Resumo criado por JUSTICIA, o assistente de inteligência artificial do Jus.

4. Cuidados com os sujeitos passivos da algemação

4.1. Parturientes

Dúvidas podem surgir em quem pode ou não ser algemado. Pelo Decreto Federal nº 8.858, de 26 de setembro de 2016, não podem ser algemadas mulheres presas em qualquer unidade do sistema penitenciário nacional durante o trabalho de parto, no trajeto da parturiente entre a unidade prisional e a unidade hospitalar e após o parto, durante o período em que se encontrar hospitalizada.

4.2. Crianças

As crianças infratoras serão objeto de medida protetiva, não devendo elas, portanto, ser encaminhadas a unidades policiais, mas sim, aos Conselhos Tutelares. Em São Paulo, a Resolução SSP-72/90 (art. 5º), inclusive, disciplina isso. A regra, destarte, é não as submetê-las à busca pessoal e/ou algemação, salvo quando o cenário, diante de uma situação absolutamente extrema (criança notoriamente agressiva surpreendida portando arma de fogo, etc.), assim o exigir.

4.3. Adolescentes

Adolescentes infratores podem ser algemados sem qualquer restrição, salvo as da própria norma legal para as pessoas adultas. O que a lei veda, no caso dos adolescentes, é a condução ou transporte em compartimento fechado de veículo policial, em condições atentatórias à sua dignidade, que impliquem risco à sua integridade física ou mental (art. 178. do Estatuto da Criança e do Adolescente).

4.4. Idosos

No caso de pessoa idosa cujas ações se enquadrem no que a lei autoriza, também inexiste restrição quanto ao uso de algemas, remanescendo aos agentes, entretanto, o bom senso de empregá-las com o menor constrangimento possível. A cartilha de Atuação Policial na Proteção dos Direitos Humanos de Pessoas em Situação de Vulnerabilidade8, editada pela SENASP, orienta que as pessoas idosas, quando necessário, deverão ser algemadas pela frente, se isso não trouxer prejuízo à segurança.

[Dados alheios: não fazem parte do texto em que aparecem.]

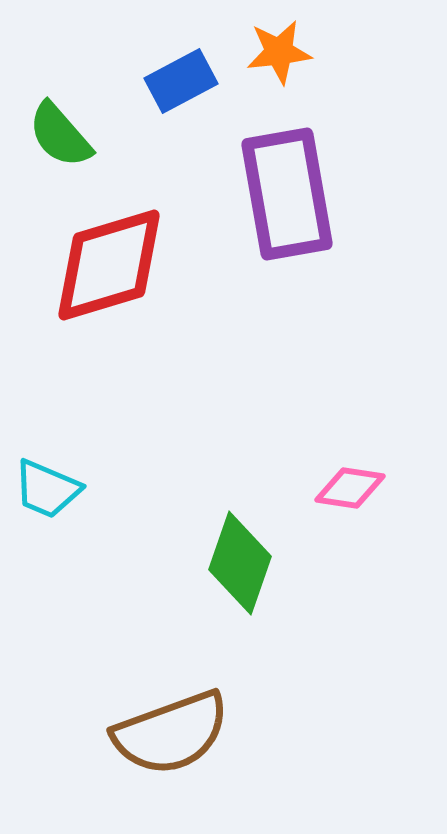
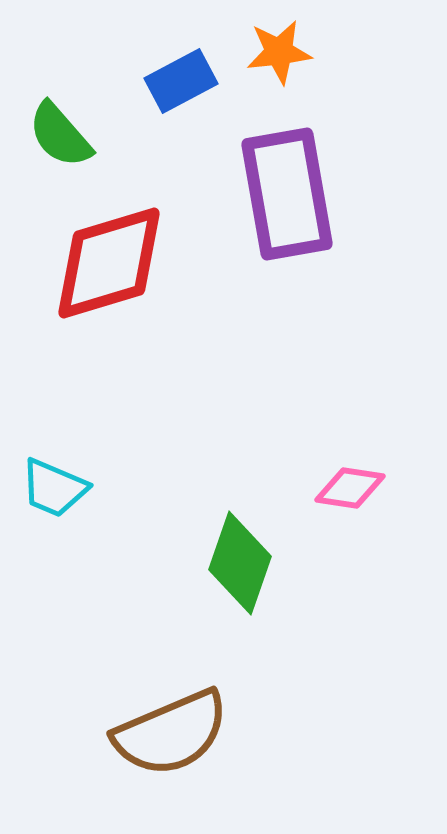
red diamond: moved 2 px up
cyan trapezoid: moved 7 px right, 1 px up
brown semicircle: rotated 3 degrees counterclockwise
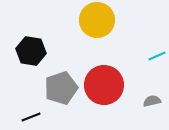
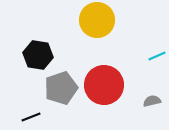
black hexagon: moved 7 px right, 4 px down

4.5. Pessoas com deficiência

Na hipótese de pessoas portadoras de necessidades especiais, é importante que os policiais avaliem, na prática, o tipo de deficiência constatada, aliada à efetiva necessidade de algemação, pois, se improvável o receio de fuga ou inexistente o perigo à integridade física própria ou alheia causada pelo preso ou terceiro, o ato não deverá ser executado.

Pessoas idosas e deficientes têm limitações físicas naturais, portanto é recomendável que os policiais não as coloquem em posições desconfortáveis (joelhos, chão etc) e notoriamente incompatíveis com a capacidade reativa que pela, pela idade/estrutura, não ostentem.


5. Equação preventiva: (cenário + conduta + justificativa)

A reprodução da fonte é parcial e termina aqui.